Elle n’avait plus sa mère, et elle gardait à peine le souvenir de la femme qui était morte il y avait dix-sept ans, laissant une fille unique âgée de douze mois à la charge de James Wentworth.

Mais Wentworth, qui était un vaurien et un réprouvé, dont les moyens d’existence étaient un secret pour ses voisins, avait beaucoup négligé cette enfant. Il l’avait négligée, quoique à mesure qu’elle grandissait d’année en année elle ressemblât de plus en plus à sa mère, et qu’à l’âge de dix-huit ans elle fût devenue une femme charmante, avec des cheveux et des yeux noirs.
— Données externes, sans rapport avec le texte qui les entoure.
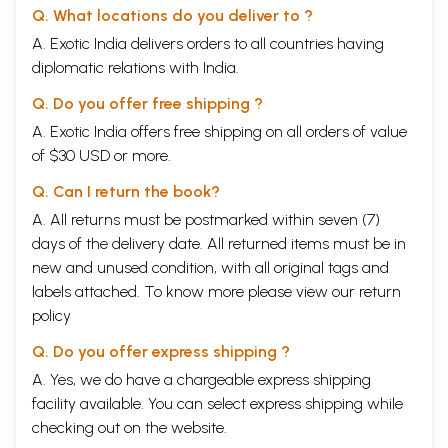
Q. What locations do you deliver to ?
A. Exotic India delivers orders to all countries having
diplomatic relations with India.
Q. Do you offer free shipping ?
A. Exotic India offers free shipping on all orders of value
of $30 USD or more.
Q. Can I return the book?
A. All returns must be postmarked within seven (7)
days of the delivery date. All returned items must be in
new and unused condition, with all original tags and
labels attached. To know more please view our
return
policy
Q. Do you offer express shipping ?
A. Yes, we do have a chargeable express shipping
facility available. You can select express shipping while
checking out on the website.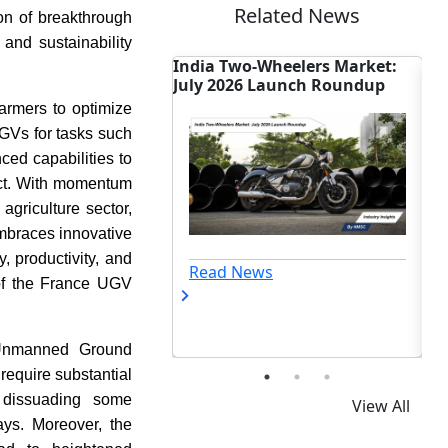
Related News
on of breakthrough
 and sustainability
o-Wheelers Market:
Tariff Shift Reshapes Global
In
6 Launch Roundup
Two-Wheeler Trade Outlook
Ac
Ch
farmers to optimize
 UGVs for tasks such
ed capabilities to
act. With momentum
griculture sector,
embraces innovative
, productivity, and
ews
Read News
n of the France UGV
g Unmanned Ground
require substantial
 dissuading some
View All
ays. Moreover, the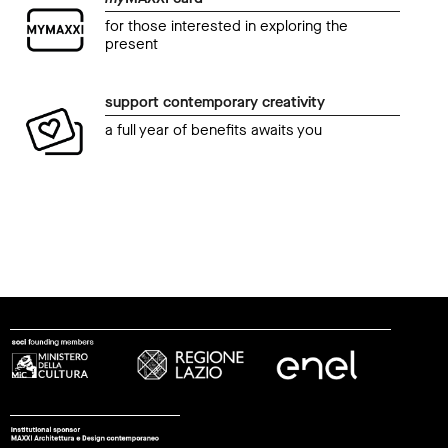
for those interested in exploring the
present
support contemporary creativity
a full year of benefits awaits you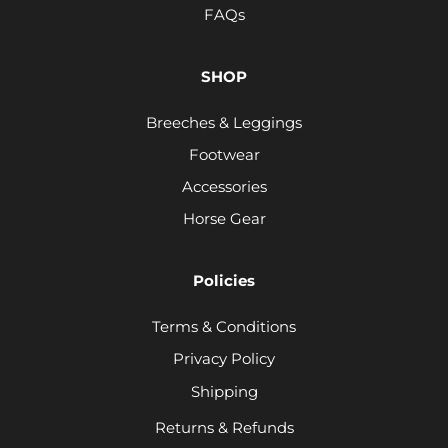
FAQs
SHOP
Breeches & Leggings
Footwear
Accessories
Horse Gear
Policies
Terms & Conditions
Privacy Policy
Shipping
Returns & Refunds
Et pourtant, Wentworth aimait son unique enfant à sa manière. Parfois, il restait à la maison des semaines entières en proie à une sombre mélancolie, sous l’influence de laquelle il passait des heures et des jours entiers à réfléchir au coin du modeste foyer de sa fille.

D’autres fois il disparaissait, tantôt pour quelques jours seulement, et tantôt pour des semaines et des mois consécutivement ; et, pendant son absence, Margaret endurait toutes les angoisses de l’attente.

Quelquefois, il rapportait de l’argent, et quelquefois aussi il vivait sur le maigre salaire de Margaret.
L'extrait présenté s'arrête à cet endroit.